There are some ethnic/foreign language outlets, but the Venture station in Chicago (WLFM-LP) is an English-language “smooth AC” station, starting life to fill the smooth jazz void in Chicago as “the L”.

Take your fingers away from the keyboard, “107.3 The Wave” fans, as we have no clue what the format on 87.7 will be…but given Venture’s history and the direct move to analog 6, WXOX will likely be operated as a radio station in LPTV clothing.

By the way, for those wondering about the FCC “channel freeze” on digital TV channel changes, and how it affects WJW’s request to return to its RF 31 allocation…here’s something from an article in Broadcasting & Cable magazine:

The bureau also said that since it had been allowing stations to apply to switch from their post-DTV transition allotments since May 30, 2008–when the previous shift freeze was lifted–“stations interested in changing channels have had sufficient time to evaluate engineering options and submit rulemaking petitions.”

The bureau will continue to process requests already on file. It has already processed about 100 channel change requests from broadcasters since 2008.

So, WJW may have slipped in its allocation request “under the wire”, as it were…

RADIO NOT SO SOON?: Lance’s note about WXOX got us running through the FCC database again, and it looks like there may be a problem for Clear Channel’s attempt to put a 99.1 Cleveland translator on an existing tower in Parma.

The current status of the 99.1 frequency for the station still known as W259BI (after a temporary move to 99.7) is listed as “APPLICATION GRANT RESCINDED”, after the station apparently got a construction permit on May 23rd.

We don’t know what that means, or how it happened, but That Can’t Be Good.

W259BI is still licensed to 99.7/Lorain, though it has never operated for any length of time (even back to its days licensed to 100.3). The 99.7 frequency is a non-starter, first adjacent to sister country powerhouse WGAR/99.5, and Clear Channel filed after a brief test to get a permit to cover, then take the licensed 99.7 facility silent (pending the planned move to 99.1).

Is the FCC starting to eye these moves a little more closely?
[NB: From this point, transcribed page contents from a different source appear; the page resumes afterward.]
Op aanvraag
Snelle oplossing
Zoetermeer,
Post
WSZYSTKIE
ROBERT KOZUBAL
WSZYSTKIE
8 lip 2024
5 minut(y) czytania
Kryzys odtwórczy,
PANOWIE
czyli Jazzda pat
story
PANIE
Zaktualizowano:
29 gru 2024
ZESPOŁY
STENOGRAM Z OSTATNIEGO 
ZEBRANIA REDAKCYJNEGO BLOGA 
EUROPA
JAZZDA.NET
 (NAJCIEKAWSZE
Or is there some other reason behind this? We’ll try to find out…

4 Responses to Moves And New Stations – Or Not

  1. Dave Peffer says:

    Channel 5 has been the home of the lottery since it began as a once-a-week 30-minute show with Gib Shanley in 1974, who was replaced shortly thereafter by Don Webster. In the late 1970s, the show was cut to five minutes once a week and eventually to the one-minute drawings for The Number (as Pick 3 was then called) in 1979, conducted by Don Webster Monday through Friday and by Bob Banks on Saturdays. Throughout it all, WEWS has been the spot for the lottery programming.

  2. Robert says:

    The Lottery drawings are moving in Toledo as well. SJL’s WTVG/13 announced today they would start airing the drawing and Cash Explosion on July 1st. And much like you, I can’t recall seeing the drawings anywhere besides Raycom’s WTOL/11.

  3. dmking12370 says:

    One can assume that the Ohio Lottery started the televised drawings with the Pick 3 and Pick 4 games. The Pick 3 began in December, 1979.
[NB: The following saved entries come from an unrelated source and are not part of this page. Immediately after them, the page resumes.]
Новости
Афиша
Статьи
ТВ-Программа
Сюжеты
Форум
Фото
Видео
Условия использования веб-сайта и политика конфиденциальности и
    If I remember correctly, for the longest time the lottery numbers were drawn at the WEWS studios. Needless to say, this came as a bit of a shock. I wonder if the lottery will draw the numbers at WKYC or do it from the Columbus studios where Cash Explosion is taped.

    Combined with the other announcements about the LiveWell subchannel and the Wheel/Jepoardy decisions, something tells me that these decisions were more Scripps-Howard than WEWS. I am sure that if it was up to Channel 5, the lottery and Wheel/Jeopardy would stay put

  4. Andrew says:

    Interesting coincidence that the Ohio Lottery will be on a NBC affiliated station and Wheel of Fortune and Jeopardy! will be on a CBS affiliated station, such is the case in Youngstown now. WYTV had both the lottery and the two prime time staple game shows for many years.